Home and Community Care Digest
Methods: Low-income parents of children aged 2 months to 10 years were recruited for the study. Families and pediatric residents (providers) were randomly assigned to either intervention or control groups. The intervention group received a family psychosocial screening tool prior to their scheduled visit. The self-report screening instrument focused on 10 psychosocial topics (lack of high school education, smoking, substance abuse, depression, intimate-partner violence, etc.), which were then used to encourage discussion with the providers. Providers in the intervention group received training and access to a book containing one-page tear-out sheets listing information on 2-4 community resources for each of the 10 psychosocial problems.
Findings: Parents in the intervention group discussed significantly more family psychosocial topics and had fewer unmet desires to discuss other issues compared to those in the control group.
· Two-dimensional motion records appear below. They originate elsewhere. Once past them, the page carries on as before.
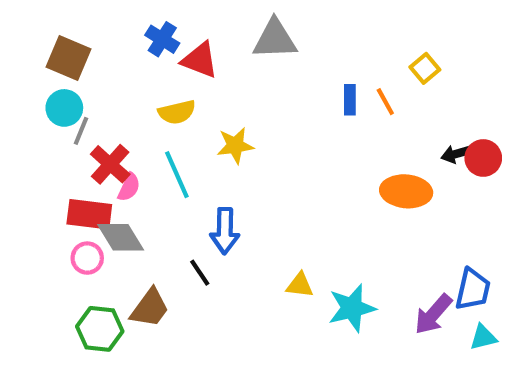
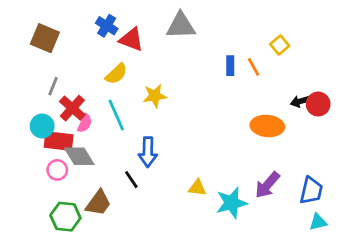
cyan circle: (64, 108) -> (42, 126), moved
yellow semicircle: (177, 112) -> (116, 74), turned -30
purple arrow: (433, 314) -> (267, 185), moved

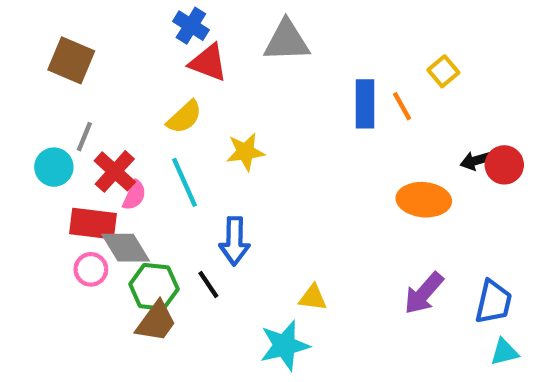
blue cross: (107, 26) -> (191, 26), moved
blue rectangle: (230, 66) -> (365, 104), size x1.5
cyan circle: (42, 126) -> (54, 167), moved
cyan star: (232, 203) -> (285, 345), moved
green hexagon: (65, 217) -> (154, 287), moved

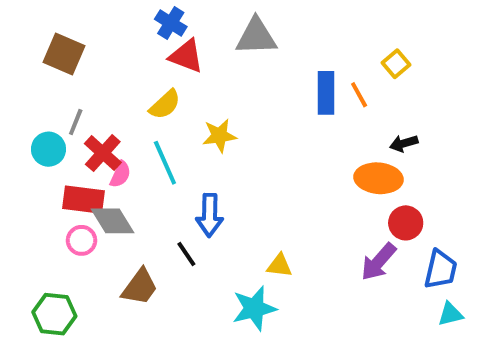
black arrow: (476, 161) -> (404, 143), moved
red circle: (504, 165) -> (406, 223), moved
green hexagon: (154, 287) -> (54, 314), moved

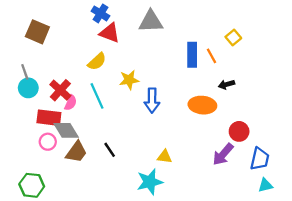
gray line: (76, 122) -> (25, 72), moved, turned -42
black arrow: (404, 143) -> (226, 84), moved
orange ellipse: (379, 178) -> (202, 105), moved
blue arrow: (210, 215) -> (152, 100), moved
brown trapezoid: (140, 287) -> (76, 152), moved

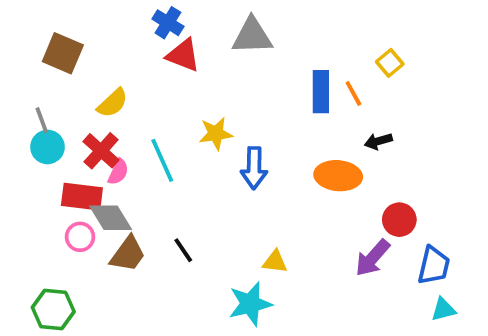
yellow semicircle: (97, 62) -> (113, 103), moved

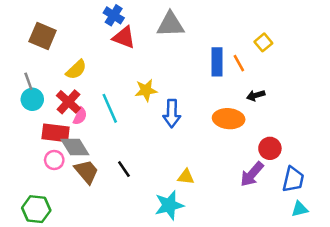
brown trapezoid: (128, 254) -> (87, 172), turned -76

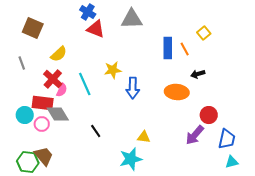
cyan circle: (32, 99) -> (25, 115), moved
brown trapezoid: (87, 172) -> (44, 156), moved

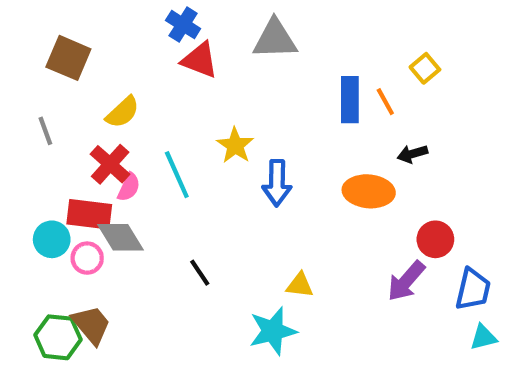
yellow star: (113, 70) -> (235, 145), turned -30

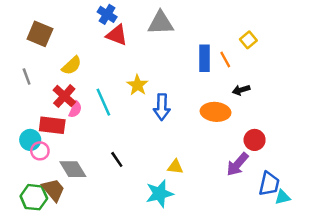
gray diamond: (121, 237) -> (73, 169), moved
pink circle: (87, 258) -> (40, 151), moved
blue trapezoid: (473, 289) -> (269, 184), moved

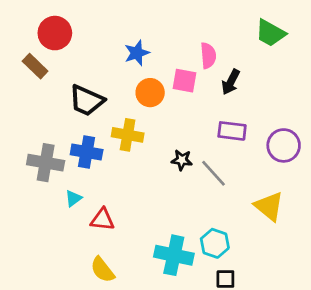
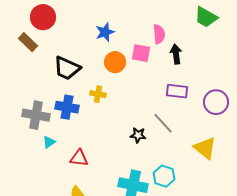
black arrow: (231, 82) -> (176, 54), turned 144
yellow cross: (128, 135) -> (98, 94), size x0.7
black star: (182, 160) -> (138, 135), moved
cyan triangle: (73, 198) -> (49, 142), moved

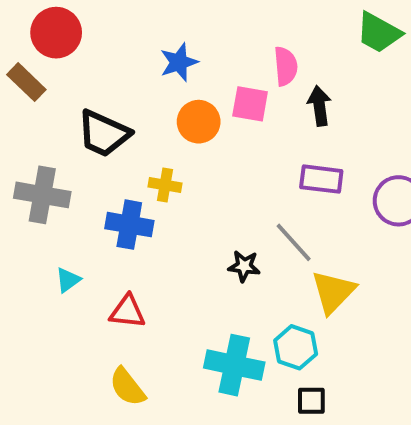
blue cross: (67, 107) -> (129, 225), moved
gray cross: (36, 115) -> (42, 195), moved
yellow triangle: (205, 148) -> (333, 292), moved, turned 35

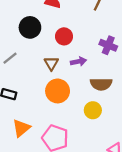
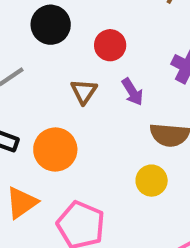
purple arrow: (78, 61) -> (132, 92), turned 64
orange circle: (58, 91) -> (55, 150), moved

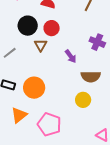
red circle: (110, 45) -> (52, 28), moved
brown triangle: (84, 91) -> (41, 45), moved

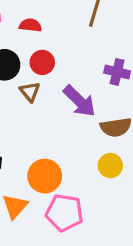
purple arrow: (71, 56) -> (79, 101), size x1.6
orange circle: (34, 88) -> (45, 176), moved

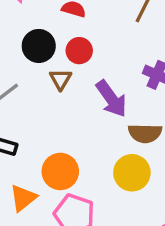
yellow circle: (110, 166) -> (132, 173), size x1.4

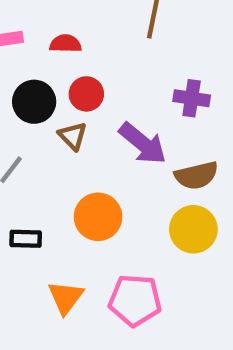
orange circle: (60, 171) -> (98, 217), moved

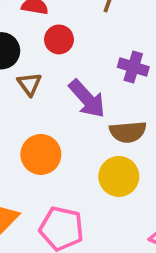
red circle: (86, 94) -> (59, 39), moved

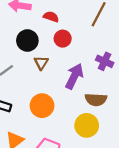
purple arrow: (87, 99) -> (74, 76), turned -120

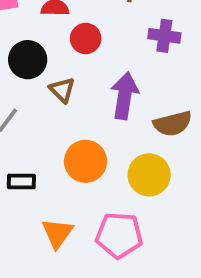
purple cross: (105, 61) -> (164, 36), moved
yellow circle: (87, 125) -> (149, 175), moved

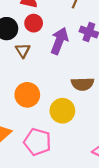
red circle: (86, 38) -> (34, 23), moved
purple arrow: (124, 96) -> (59, 41), moved

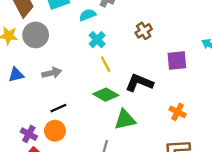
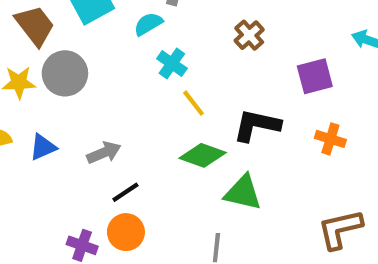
gray arrow: (52, 73) -> (104, 153), moved
orange cross: (178, 112) -> (330, 139), moved
green triangle: (125, 120) -> (243, 193), turned 35

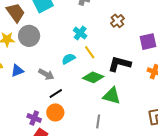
cyan semicircle: (148, 24) -> (69, 59), moved
gray arrow: (104, 153) -> (46, 74), turned 49

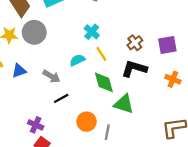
brown cross: (117, 21) -> (135, 43), moved
green diamond: (93, 77) -> (104, 82), turned 50
orange circle: (55, 112) -> (87, 122), moved

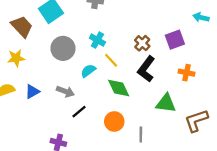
gray circle: (34, 32) -> (63, 48), moved
black L-shape: (134, 69) -> (146, 69), turned -60
green triangle: (124, 104) -> (166, 103), moved
orange circle: (87, 122) -> (114, 121), moved
gray line: (107, 132) -> (141, 135), moved

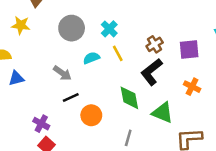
green diamond: (119, 88) -> (129, 98), moved
blue triangle: (32, 92) -> (16, 78), moved
orange circle: (114, 121) -> (91, 115), moved

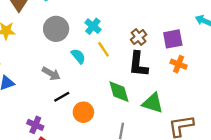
cyan semicircle: (91, 58) -> (78, 56), turned 77
black L-shape: (152, 72) -> (138, 64), turned -40
orange cross: (192, 87) -> (179, 64), moved

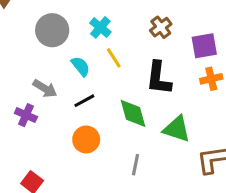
brown cross: (139, 37) -> (161, 27), moved
orange cross: (179, 64) -> (211, 79), turned -35
black line: (62, 97) -> (84, 101), moved
purple cross: (35, 125) -> (26, 115), moved

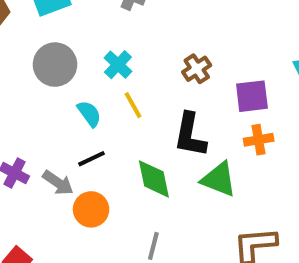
gray arrow: (45, 89) -> (58, 183), moved
green triangle: (177, 129) -> (219, 179), moved

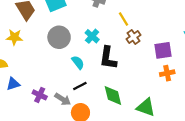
yellow line: (133, 105) -> (124, 19), moved
black L-shape: (190, 135) -> (108, 58), moved
green triangle: (219, 179) -> (146, 107), moved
Fifty-one percent of parents in the intervention group received at least one referral during the visit, compared to 12% of parents in the control group. Most referrals were for high school equivalent diploma programs, job training, food resources, and smoking-cessation classes. Parents in the intervention group were more likely to have contacted a community resource one month after the visit. Of the provider outcomes, 77% of the residents reported that the intervention did not significantly lengthen the visit time.
Conclusions: This study demonstrated that a brief family psychosocial screening program is viable during routine pediatric healthcare visits. Self-reported screening by parents and associated provider training may lead to greater discussion of psychosocial topics and subsequent contact of community family support resources by parents. This intervention model was effective in identifying those families who would benefit most from existing services and in providing a necessary link between these targeted families and the services. The low reporting of highly sensitive psychosocial topics such as depression and intimate-partner violence may be due to social desirability and parental unwillingness to acknowledge sensitive psychosocial problems. As such, this intervention tool complements, rather than substitutes, for discussions with community social workers.
Reference: Garg A, Butz AM, Dworkin, PH, Lewis RA, Thompson RE, Serwint JR. Improving the Management of Family Psychosocial Problems at Low-Income Children's Well-Child Care Visits: The WE CARE Project. Pediatrics. 2007; 120:3: 547-58.